**WORK TASK**
Answer with a single number: the count of lines below that hold "Kommentar".

----------------

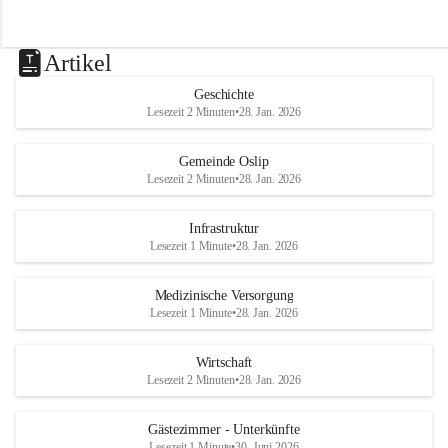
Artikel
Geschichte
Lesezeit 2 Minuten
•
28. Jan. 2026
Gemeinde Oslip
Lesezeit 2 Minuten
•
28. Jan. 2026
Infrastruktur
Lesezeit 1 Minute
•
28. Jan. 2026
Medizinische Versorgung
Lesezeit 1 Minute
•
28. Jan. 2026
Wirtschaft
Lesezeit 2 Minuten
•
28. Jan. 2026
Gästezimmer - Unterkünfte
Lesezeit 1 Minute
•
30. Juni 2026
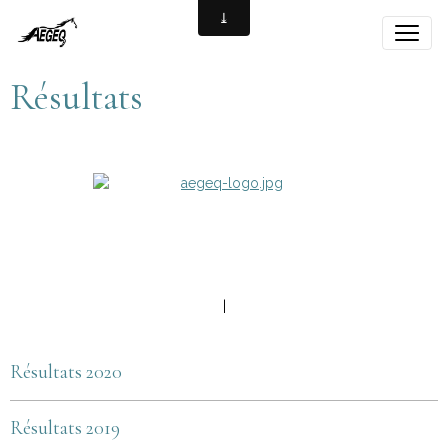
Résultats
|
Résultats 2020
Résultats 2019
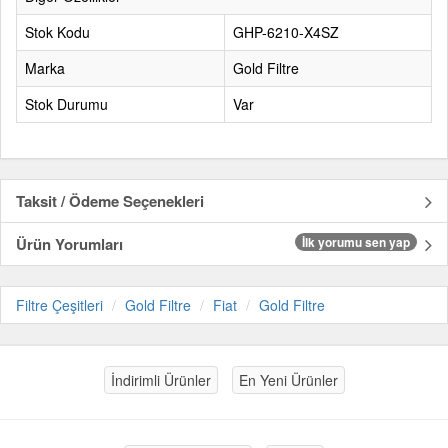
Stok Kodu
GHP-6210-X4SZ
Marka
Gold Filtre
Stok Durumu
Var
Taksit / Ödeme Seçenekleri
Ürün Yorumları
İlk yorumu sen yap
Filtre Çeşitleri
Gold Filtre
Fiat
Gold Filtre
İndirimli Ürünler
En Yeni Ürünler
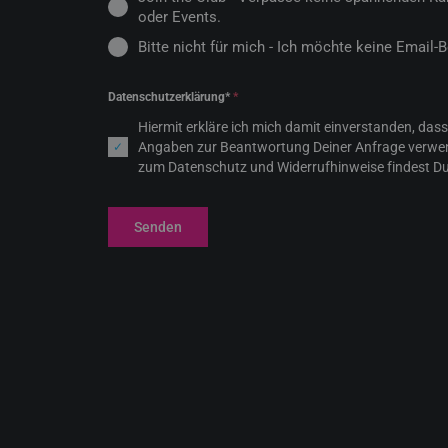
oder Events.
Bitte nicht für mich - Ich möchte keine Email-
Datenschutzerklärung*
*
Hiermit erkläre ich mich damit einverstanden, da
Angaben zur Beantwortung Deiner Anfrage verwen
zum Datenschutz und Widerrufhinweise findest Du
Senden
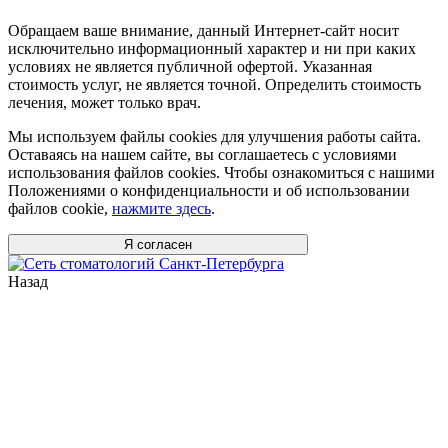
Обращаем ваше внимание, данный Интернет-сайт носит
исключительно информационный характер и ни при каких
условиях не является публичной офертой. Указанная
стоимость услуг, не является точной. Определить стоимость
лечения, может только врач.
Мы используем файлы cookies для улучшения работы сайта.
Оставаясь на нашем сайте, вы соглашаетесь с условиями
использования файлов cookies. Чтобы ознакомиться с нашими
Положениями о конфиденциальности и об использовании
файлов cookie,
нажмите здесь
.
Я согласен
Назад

----------------

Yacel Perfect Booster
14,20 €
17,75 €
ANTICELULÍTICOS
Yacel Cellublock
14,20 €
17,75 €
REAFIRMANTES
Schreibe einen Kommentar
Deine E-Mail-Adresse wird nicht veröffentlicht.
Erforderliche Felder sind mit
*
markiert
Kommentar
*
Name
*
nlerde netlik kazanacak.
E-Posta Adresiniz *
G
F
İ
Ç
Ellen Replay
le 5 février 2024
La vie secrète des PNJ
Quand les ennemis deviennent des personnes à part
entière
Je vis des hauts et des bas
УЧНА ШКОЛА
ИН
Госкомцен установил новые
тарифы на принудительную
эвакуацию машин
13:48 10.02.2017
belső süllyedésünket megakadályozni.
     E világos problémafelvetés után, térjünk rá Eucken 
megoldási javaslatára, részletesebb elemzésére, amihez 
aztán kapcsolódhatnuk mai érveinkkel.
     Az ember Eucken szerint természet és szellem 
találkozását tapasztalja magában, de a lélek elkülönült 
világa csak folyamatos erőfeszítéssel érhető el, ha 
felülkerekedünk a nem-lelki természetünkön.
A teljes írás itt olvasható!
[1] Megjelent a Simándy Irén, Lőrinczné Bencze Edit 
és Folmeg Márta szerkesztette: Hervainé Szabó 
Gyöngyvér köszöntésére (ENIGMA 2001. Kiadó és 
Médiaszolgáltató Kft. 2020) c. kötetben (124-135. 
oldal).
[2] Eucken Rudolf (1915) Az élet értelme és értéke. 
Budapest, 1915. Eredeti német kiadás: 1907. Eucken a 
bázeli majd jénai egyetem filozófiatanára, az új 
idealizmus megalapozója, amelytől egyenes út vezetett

----------------

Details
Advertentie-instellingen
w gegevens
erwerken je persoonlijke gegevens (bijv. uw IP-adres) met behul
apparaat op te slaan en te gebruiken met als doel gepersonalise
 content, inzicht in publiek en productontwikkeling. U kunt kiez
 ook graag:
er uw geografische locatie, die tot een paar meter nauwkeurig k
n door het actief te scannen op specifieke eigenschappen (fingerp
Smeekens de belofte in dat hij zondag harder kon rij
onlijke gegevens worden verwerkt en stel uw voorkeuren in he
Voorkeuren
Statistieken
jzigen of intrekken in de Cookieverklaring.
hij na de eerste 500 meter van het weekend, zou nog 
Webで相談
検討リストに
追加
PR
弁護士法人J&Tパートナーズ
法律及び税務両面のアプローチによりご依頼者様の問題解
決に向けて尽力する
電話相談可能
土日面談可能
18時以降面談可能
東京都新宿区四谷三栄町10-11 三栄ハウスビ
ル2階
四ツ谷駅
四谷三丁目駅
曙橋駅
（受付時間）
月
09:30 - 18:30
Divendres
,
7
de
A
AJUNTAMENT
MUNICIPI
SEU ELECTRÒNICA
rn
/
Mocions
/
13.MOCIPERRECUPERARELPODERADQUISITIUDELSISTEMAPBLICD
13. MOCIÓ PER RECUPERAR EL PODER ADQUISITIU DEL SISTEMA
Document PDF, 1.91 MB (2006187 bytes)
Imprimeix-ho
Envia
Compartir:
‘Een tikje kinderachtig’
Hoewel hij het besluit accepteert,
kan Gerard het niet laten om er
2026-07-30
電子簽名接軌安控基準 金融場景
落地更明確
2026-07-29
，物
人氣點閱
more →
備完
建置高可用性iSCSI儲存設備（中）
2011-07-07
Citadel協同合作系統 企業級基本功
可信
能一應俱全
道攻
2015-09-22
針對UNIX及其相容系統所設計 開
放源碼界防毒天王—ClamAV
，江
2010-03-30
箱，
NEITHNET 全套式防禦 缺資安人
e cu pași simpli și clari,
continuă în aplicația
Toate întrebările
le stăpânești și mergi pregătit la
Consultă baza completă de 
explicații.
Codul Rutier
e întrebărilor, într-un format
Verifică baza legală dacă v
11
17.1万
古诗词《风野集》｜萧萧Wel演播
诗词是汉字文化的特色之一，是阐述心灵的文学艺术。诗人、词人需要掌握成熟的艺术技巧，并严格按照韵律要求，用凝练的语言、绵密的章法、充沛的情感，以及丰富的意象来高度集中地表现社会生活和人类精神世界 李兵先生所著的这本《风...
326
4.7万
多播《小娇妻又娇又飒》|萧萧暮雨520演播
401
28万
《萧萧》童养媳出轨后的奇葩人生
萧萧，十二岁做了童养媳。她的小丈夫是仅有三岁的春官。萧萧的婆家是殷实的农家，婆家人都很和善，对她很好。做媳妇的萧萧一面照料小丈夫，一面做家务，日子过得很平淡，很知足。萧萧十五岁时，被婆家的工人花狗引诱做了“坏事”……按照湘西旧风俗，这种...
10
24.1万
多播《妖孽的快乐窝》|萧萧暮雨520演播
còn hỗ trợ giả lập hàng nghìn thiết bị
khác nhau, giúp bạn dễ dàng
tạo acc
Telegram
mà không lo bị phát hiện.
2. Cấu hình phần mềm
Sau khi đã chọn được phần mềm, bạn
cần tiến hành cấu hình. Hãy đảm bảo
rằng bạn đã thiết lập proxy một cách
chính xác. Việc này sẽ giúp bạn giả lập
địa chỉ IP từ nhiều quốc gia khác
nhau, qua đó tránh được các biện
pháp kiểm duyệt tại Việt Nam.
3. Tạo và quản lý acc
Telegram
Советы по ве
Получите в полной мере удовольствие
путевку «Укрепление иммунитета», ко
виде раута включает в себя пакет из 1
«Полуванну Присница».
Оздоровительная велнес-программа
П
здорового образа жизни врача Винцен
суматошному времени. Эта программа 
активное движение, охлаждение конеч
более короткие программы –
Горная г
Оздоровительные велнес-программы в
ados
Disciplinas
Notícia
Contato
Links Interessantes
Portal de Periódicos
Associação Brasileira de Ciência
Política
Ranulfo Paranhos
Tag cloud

----------------

**EXERCISE RESULT**
2